Let $\phi: R \to A$ be a finite morphism of Dedekind rings (so $A$ is a finitely generated $R$-module) and $M$ a finitely generated $A$-module. Obviously, if we restrict the action of $A$ on $M$ to $R$ via $(r,m) \mapsto \phi(r) \cdot m$ we obtain an $R$-module $M_R$.
My question is:
If the restriction $M_R$ is a torsion-free $R$-module how to show that $M$ is a torsion-free $A$-module?
My ideas:
By classification theorem for finitely generated modules over Dedekind rings $M= A^r \oplus T_A$ with torsion $T_A$ and $M_R = R^s \oplus T_R$. since $M_R$ torsionfree $M_R= R^s$.
Why does this already imply that $M$ torsionfree as $A$-module (therefore $T_A=0$)?
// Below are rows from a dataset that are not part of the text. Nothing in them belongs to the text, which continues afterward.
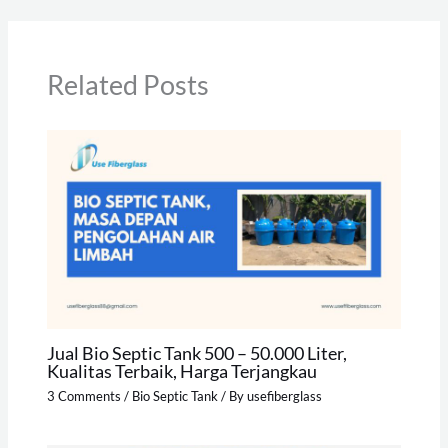
Related Posts
Jual Bio Septic Tank 500 – 50.000 Liter,
Kualitas Terbaik, Harga Terjangkau
3 Comments
/
Bio Septic Tank
/ By
usefiberglass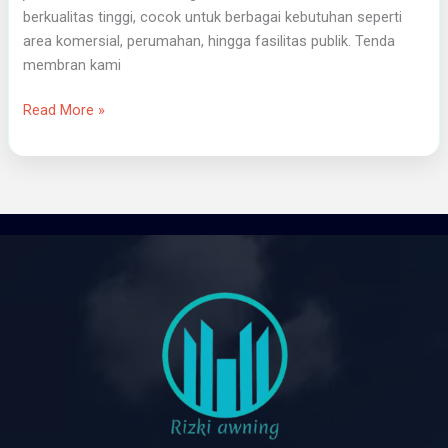
berkualitas tinggi, cocok untuk berbagai kebutuhan seperti
area komersial, perumahan, hingga fasilitas publik. Tenda
membran kami
Read More »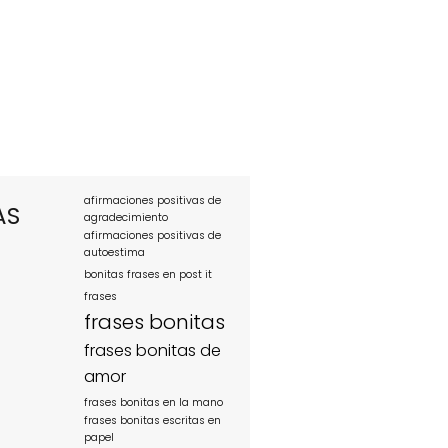
afirmaciones positivas de
AS
agradecimiento
afirmaciones positivas de
autoestima
bonitas frases en post it
frases
frases bonitas
frases bonitas de
amor
frases bonitas en la mano
frases bonitas escritas en
papel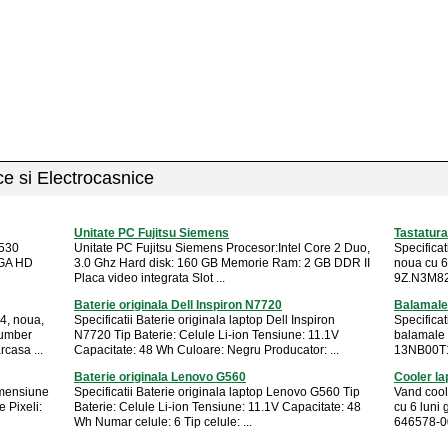
ice si Electrocasnice
Unitate PC Fujitsu Siemens
Tastatur
E530
Unitate PC Fujitsu Siemens Procesor:Intel Core 2 Duo,
Specificat
XGA HD
3.0 Ghz Hard disk: 160 GB Memorie Ram: 2 GB DDR II
noua cu 6
Placa video integrata Slot ...
9Z.N3M82.
Baterie originala Dell Inspiron N7720
Balamale
4, noua,
Specificatii Baterie originala laptop Dell Inspiron
Specifica
number
N7720 Tip Baterie: Celule Li-ion Tensiune: 11.1V
balamale 
casa ...
Capacitate: 48 Wh Culoare: Negru Producator: ...
13NB00T1
Baterie originala Lenovo G560
Cooler l
imensiune
Specificatii Baterie originala laptop Lenovo G560 Tip
Vand coo
 Pixeli:
Baterie: Celule Li-ion Tensiune: 11.1V Capacitate: 48
cu 6 luni
Wh Numar celule: 6 Tip celule: ...
646578-001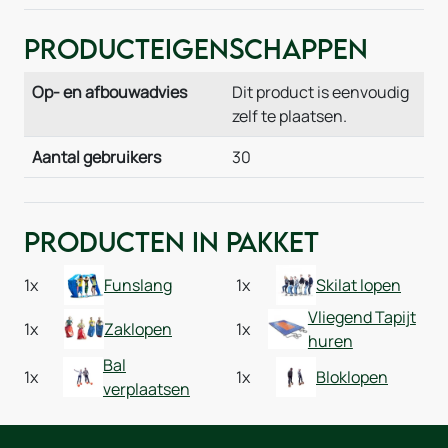
Producteigenschappen
Op- en afbouwadvies
Dit product is eenvoudig
zelf te plaatsen.
Aantal gebruikers
30
Producten in pakket
1x
Funslang
1x
Skilat lopen
Vliegend Tapijt
1x
Zaklopen
1x
huren
Bal
1x
1x
Bloklopen
verplaatsen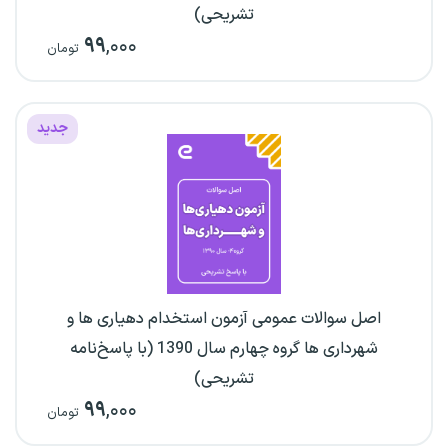
تشریحی)
۹۹
,۰۰۰
تومان
جدید
اصل سوالات عمومی آزمون استخدام دهیاری ها و
شهرداری ها گروه چهارم سال 1390 (با پاسخ‌نامه
تشریحی)
۹۹
,۰۰۰
تومان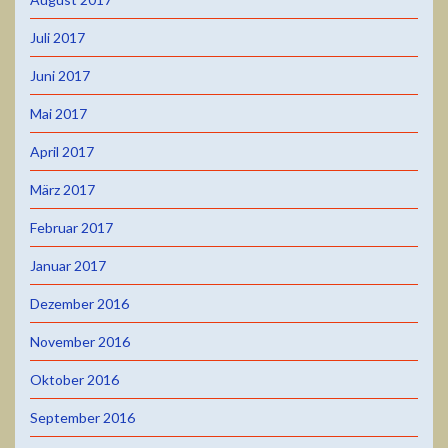
Juli 2017
Juni 2017
Mai 2017
April 2017
März 2017
Februar 2017
Januar 2017
Dezember 2016
November 2016
Oktober 2016
September 2016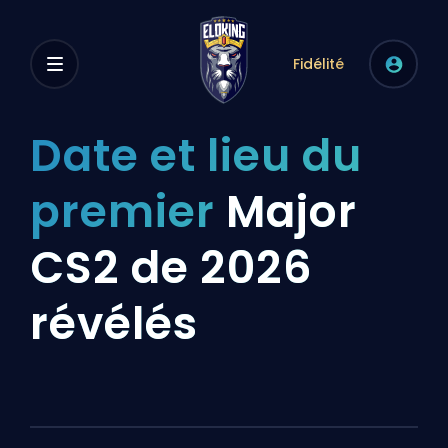
Fidélité
Date et lieu du
premier
Major
CS2 de 2026
révélés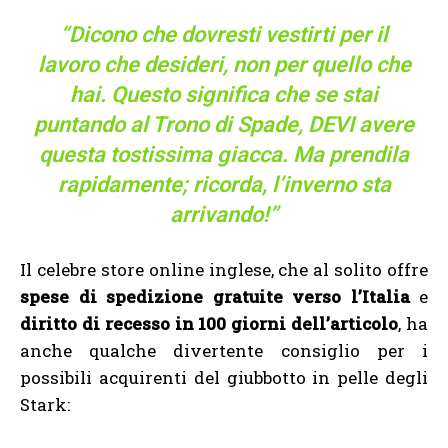
“Dicono che dovresti vestirti per il
lavoro che desideri, non per quello che
hai.
Questo significa che se stai
puntando al Trono di Spade, DEVI avere
questa tostissima giacca.
Ma prendila
rapidamente;
ricorda, l’inverno sta
arrivando!”
Il celebre store online inglese, che al solito offre
spese di spedizione gratuite verso l’Italia
e
diritto di recesso in 100 giorni dell’articolo
, ha
anche qualche divertente consiglio per i
possibili acquirenti del giubbotto in pelle degli
Stark:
Background: this question arises from following problem: Consider a finite and locally free morphism $f:C→\mathbb{P^1}$ where $C$ a curve. Furthermore let $F$ be a quasicoherent sheaf of finite type on $C$. The aim is to show that if the pushforward $f_*F$ is locally free then $F$ is already locally free.
Best Answer
Let me keep the discussion with a general ring homomorphism $\varphi: R \rightarrow A$ between Dedekind rings (which corresponds to the originally asked question).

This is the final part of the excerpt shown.